Assignment >> Transcribe each record exactly. Omit the pictures.

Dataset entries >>

########################################

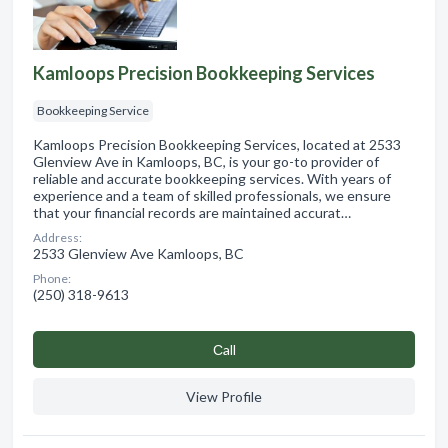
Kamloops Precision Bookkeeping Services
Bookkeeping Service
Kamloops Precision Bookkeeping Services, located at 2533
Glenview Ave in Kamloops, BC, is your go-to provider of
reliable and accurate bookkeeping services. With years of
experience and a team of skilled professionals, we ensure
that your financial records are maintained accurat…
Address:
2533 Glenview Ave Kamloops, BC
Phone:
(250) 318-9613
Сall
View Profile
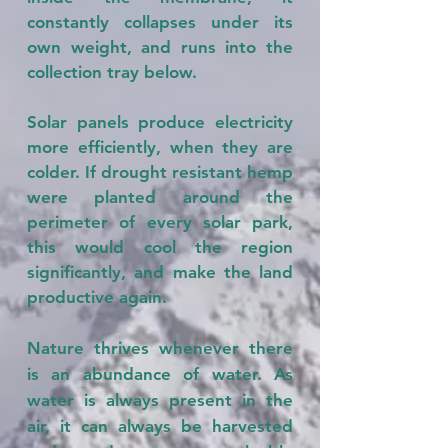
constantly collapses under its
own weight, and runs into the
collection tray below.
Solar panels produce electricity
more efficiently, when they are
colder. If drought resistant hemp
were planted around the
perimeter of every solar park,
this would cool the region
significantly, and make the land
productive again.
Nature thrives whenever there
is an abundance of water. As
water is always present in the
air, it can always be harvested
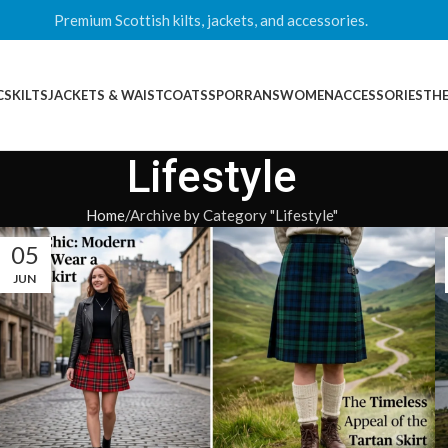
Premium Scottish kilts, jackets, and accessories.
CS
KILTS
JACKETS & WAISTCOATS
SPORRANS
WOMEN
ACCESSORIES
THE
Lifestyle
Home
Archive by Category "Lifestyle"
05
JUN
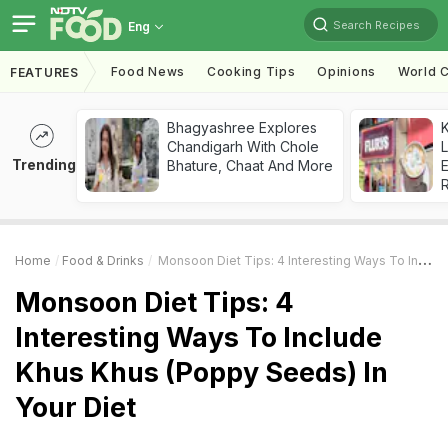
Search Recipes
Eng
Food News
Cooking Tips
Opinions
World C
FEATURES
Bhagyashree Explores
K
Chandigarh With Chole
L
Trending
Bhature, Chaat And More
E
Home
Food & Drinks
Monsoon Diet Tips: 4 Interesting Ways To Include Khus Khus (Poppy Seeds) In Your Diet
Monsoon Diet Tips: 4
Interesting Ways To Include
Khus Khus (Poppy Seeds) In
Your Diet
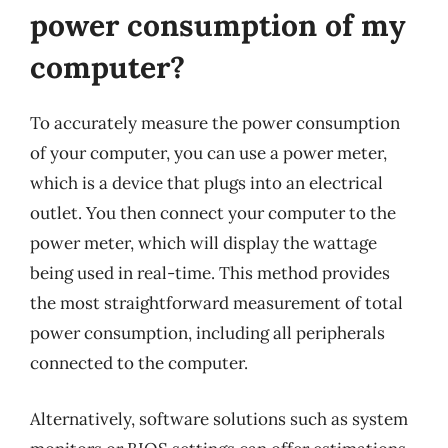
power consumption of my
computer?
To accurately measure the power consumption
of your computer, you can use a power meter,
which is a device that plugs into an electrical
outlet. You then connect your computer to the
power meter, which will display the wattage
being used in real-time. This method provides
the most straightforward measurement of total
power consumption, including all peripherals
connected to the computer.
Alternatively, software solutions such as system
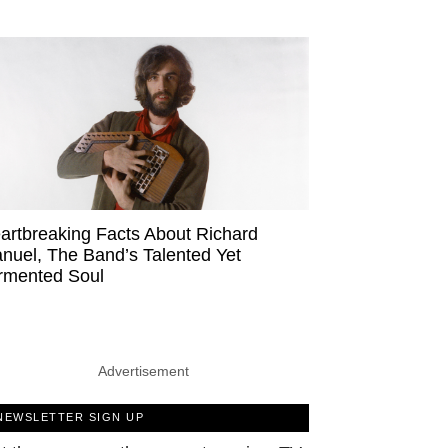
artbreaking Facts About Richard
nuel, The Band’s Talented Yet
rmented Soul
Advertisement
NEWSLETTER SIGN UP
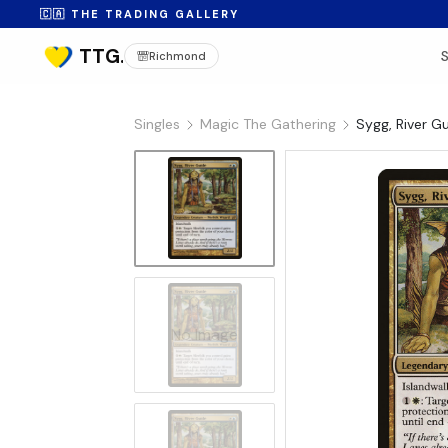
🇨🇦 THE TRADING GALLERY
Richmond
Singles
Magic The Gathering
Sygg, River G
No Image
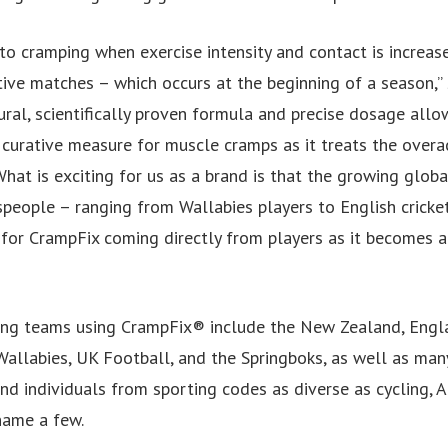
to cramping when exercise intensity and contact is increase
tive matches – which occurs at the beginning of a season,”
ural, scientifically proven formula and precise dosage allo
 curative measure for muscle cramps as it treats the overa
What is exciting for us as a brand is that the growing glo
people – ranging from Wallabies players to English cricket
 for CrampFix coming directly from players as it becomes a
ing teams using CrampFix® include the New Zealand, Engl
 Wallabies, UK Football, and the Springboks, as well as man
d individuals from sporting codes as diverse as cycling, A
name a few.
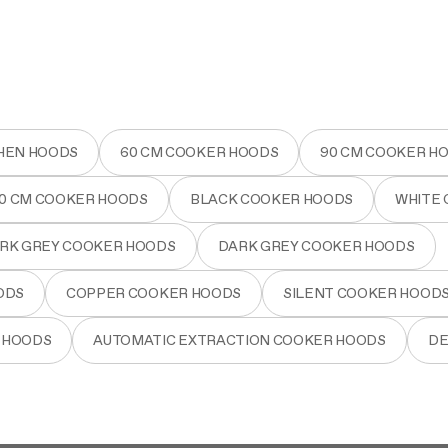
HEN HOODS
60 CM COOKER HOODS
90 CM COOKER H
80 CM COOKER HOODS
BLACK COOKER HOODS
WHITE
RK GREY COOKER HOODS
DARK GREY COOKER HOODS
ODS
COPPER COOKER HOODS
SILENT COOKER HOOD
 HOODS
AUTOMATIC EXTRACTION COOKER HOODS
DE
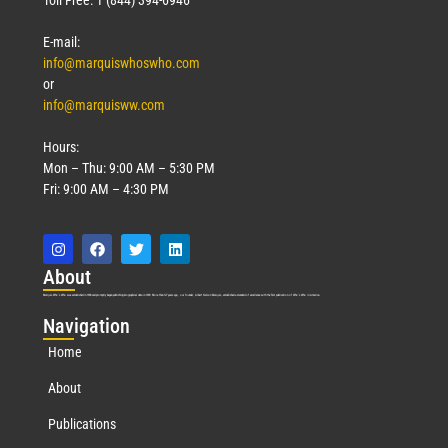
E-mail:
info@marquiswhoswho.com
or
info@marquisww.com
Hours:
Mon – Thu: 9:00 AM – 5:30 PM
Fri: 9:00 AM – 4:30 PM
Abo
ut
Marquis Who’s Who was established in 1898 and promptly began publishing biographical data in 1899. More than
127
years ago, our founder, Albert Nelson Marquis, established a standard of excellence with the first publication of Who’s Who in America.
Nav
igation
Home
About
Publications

########################################

Reply to the task >>
Kamloops Precision Bookkeeping Services
Bookkeeping Service
Kamloops Precision Bookkeeping Services, located at 2533
Glenview Ave in Kamloops, BC, is your go-to provider of
reliable and accurate bookkeeping services. With years of
experience and a team of skilled professionals, we ensure
that your financial records are maintained accurat…
Address:
2533 Glenview Ave Kamloops, BC
Phone:
(250) 318-9613
Сall
View Profile
constantly collapses under its
own weight, and runs into the
collection tray below.
Solar panels produce electricity
more efficiently, when they are
colder. If drought resistant hemp
were planted around the
perimeter of every solar park,
this would cool the region
significantly, and make the land
productive again.
Nature thrives whenever there
is an abundance of water. As
water is always present in the
air, it can always be harvested
Premium Scottish kilts, jackets, and accessories.
CS
KILTS
JACKETS & WAISTCOATS
SPORRANS
WOMEN
ACCESSORIES
THE
Lifestyle
Home
Archive by Category "Lifestyle"
05
JUN
Search Recipes
Eng
Food News
Cooking Tips
Opinions
World C
FEATURES
Bhagyashree Explores
K
Chandigarh With Chole
L
Trending
Bhature, Chaat And More
E
Home
Food & Drinks
Monsoon Diet Tips: 4 Interesting Ways To Include Khus Khus (Poppy Seeds) In Your Diet
Monsoon Diet Tips: 4
Interesting Ways To Include
Khus Khus (Poppy Seeds) In
Your Diet
power consumption of my
computer?
To accurately measure the power consumption
of your computer, you can use a power meter,
which is a device that plugs into an electrical
outlet. You then connect your computer to the
power meter, which will display the wattage
being used in real-time. This method provides
the most straightforward measurement of total
power consumption, including all peripherals
connected to the computer.
Alternatively, software solutions such as system
artbreaking Facts About Richard
nuel, The Band’s Talented Yet
rmented Soul
Advertisement
NEWSLETTER SIGN UP
🇨🇦 THE TRADING GALLERY
Richmond
Singles
Magic The Gathering
Sygg, River G
No Image
to cramping when exercise intensity and contact is increase
tive matches – which occurs at the beginning of a season,”
ural, scientifically proven formula and precise dosage allo
 curative measure for muscle cramps as it treats the overa
What is exciting for us as a brand is that the growing glo
people – ranging from Wallabies players to English cricket
 for CrampFix coming directly from players as it becomes a
ing teams using CrampFix® include the New Zealand, Engl
 Wallabies, UK Football, and the Springboks, as well as man
d individuals from sporting codes as diverse as cycling, A
name a few.
HEN HOODS
60 CM COOKER HOODS
90 CM COOKER H
80 CM COOKER HOODS
BLACK COOKER HOODS
WHITE
RK GREY COOKER HOODS
DARK GREY COOKER HOODS
ODS
COPPER COOKER HOODS
SILENT COOKER HOOD
 HOODS
AUTOMATIC EXTRACTION COOKER HOODS
DE
E-mail:
info@marquiswhoswho.com
or
info@marquisww.com
Hours:
Mon – Thu: 9:00 AM – 5:30 PM
Fri: 9:00 AM – 4:30 PM
Abo
ut
Marquis Who’s Who was established in 1898 and promptly began publishing biographical data in 1899. More than
127
years ago, our founder, Albert Nelson Marquis, established a standard of excellence with the first publication of Who’s Who in America.
Nav
igation
Home
About
Publications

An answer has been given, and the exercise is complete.